SOURCE MATERIAL section start

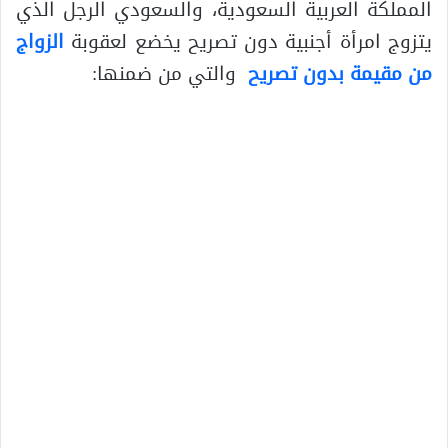
المملكة العربية السعودية، والسعودي الرجل الذي
يتزوج امرأة أجنبية دون تصريح يخضع لعقوبة
الزواج
من مقيمة بدون تصريح
والتي من ضمنها:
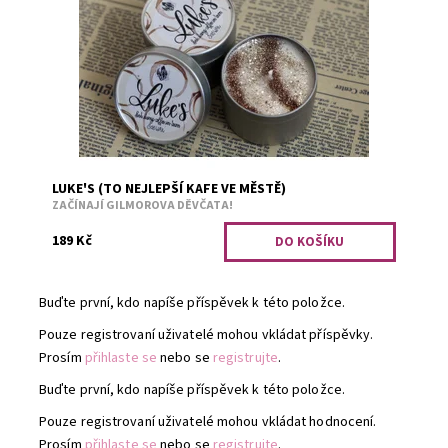
kávy.
Dostupnost:
Skladem 6
Kód:
1173
LUKE'S (TO NEJLEPŠÍ KAFE VE MĚSTĚ)
ZAČÍNAJÍ GILMOROVA DĚVČATA!
189 Kč
Buďte první, kdo napíše příspěvek k této položce.
Pouze registrovaní uživatelé mohou vkládat příspěvky.
Prosím
přihlaste se
nebo se
registrujte
.
Buďte první, kdo napíše příspěvek k této položce.
Pouze registrovaní uživatelé mohou vkládat hodnocení.
Prosím
přihlaste se
nebo se
registrujte
.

SOURCE MATERIAL section end

TASK DESCRIPTION:
Could you return all lines from the data above that contain the string "uživatelé"?

YOUR RESPONSE:
Pouze registrovaní uživatelé mohou vkládat příspěvky.
Pouze registrovaní uživatelé mohou vkládat hodnocení.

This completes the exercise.